** WHAT TO PRODUCE **
Identify all lines in the data containing the string "Daylon". Copy them out.
(INPUT MATERIAL Opens)
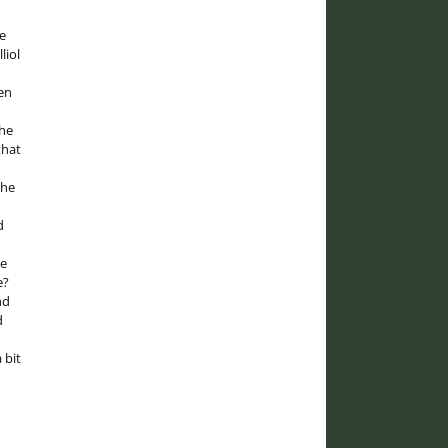
e
liol
en
the
that
the
d
he
e?
nd
d
 bit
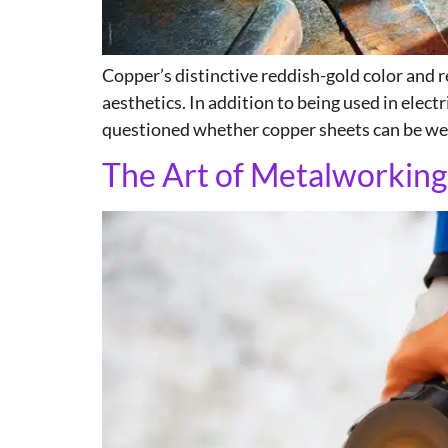
Copper’s distinctive reddish-gold color and r
aesthetics. In addition to being used in electr
questioned whether copper sheets can be wel
The Art of Metalworking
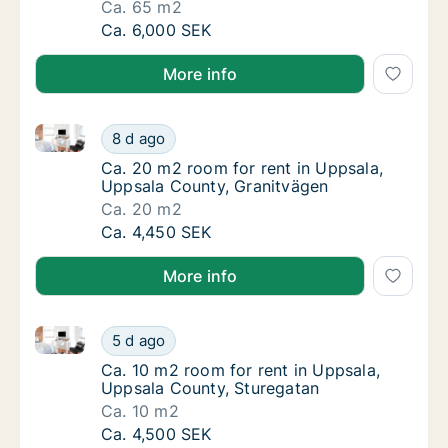
Ca. 65 m2
Ca. 65 m2 room for rent in Uppsala, Uppsal
Ca. 6,000 SEK
More info
Ca. 20 m2 room for rent in Uppsala, Uppsala County
Ca. 20 m2 room for rent in Uppsala, Uppsal
8 d ago
Ca. 20 m2 room for rent in Uppsala, Uppsal
Ca. 20 m2 room for rent in Uppsala,
Uppsala County, Granitvägen
Ca. 20 m2
Ca. 20 m2 room for rent in Uppsala, Uppsal
Ca. 4,450 SEK
More info
Ca. 10 m2 room for rent in Uppsala, Uppsala County
Ca. 10 m2 room for rent in Uppsala, Uppsal
5 d ago
Ca. 10 m2 room for rent in Uppsala, Uppsal
Ca. 10 m2 room for rent in Uppsala,
Uppsala County, Sturegatan
Ca. 10 m2
Ca. 10 m2 room for rent in Uppsala, Uppsal
Ca. 4,500 SEK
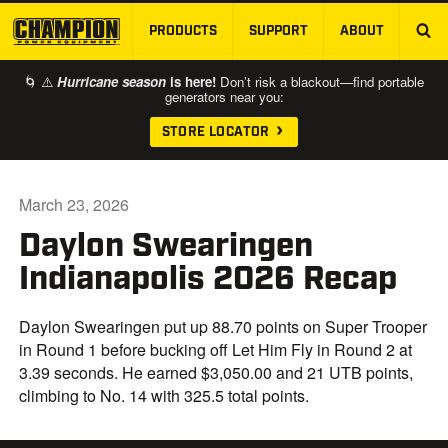
PRODUCTS
SUPPORT
ABOUT
SKIP TO MAIN CONTENT
🌀 ⚠️
Hurricane season
is here!
Don’t risk a blackout—find portable
generators near you:
STORE LOCATOR
March 23, 2026
Daylon Swearingen
Indianapolis 2026 Recap
Daylon Swearingen put up 88.70 points on Super Trooper
in Round 1 before bucking off Let Him Fly in Round 2 at
3.39 seconds. He earned $3,050.00 and 21 UTB points,
climbing to No. 14 with 325.5 total points.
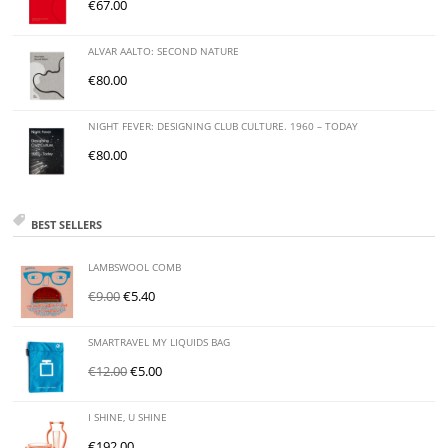
€
67.00
ALVAR AALTO: SECOND NATURE
€
80.00
NIGHT FEVER: DESIGNING CLUB CULTURE. 1960 – TODAY
€
80.00
BEST SELLERS
LAMBSWOOL COMB
€
9.00
€
5.40
SMARTRAVEL MY LIQUIDS BAG
€
12.00
€
5.00
I SHINE, U SHINE
€
192.00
(INPUT MATERIAL Closes)
** ANSWER AREA **
Daylon Swearingen
Daylon Swearingen put up 88.70 points on Super Trooper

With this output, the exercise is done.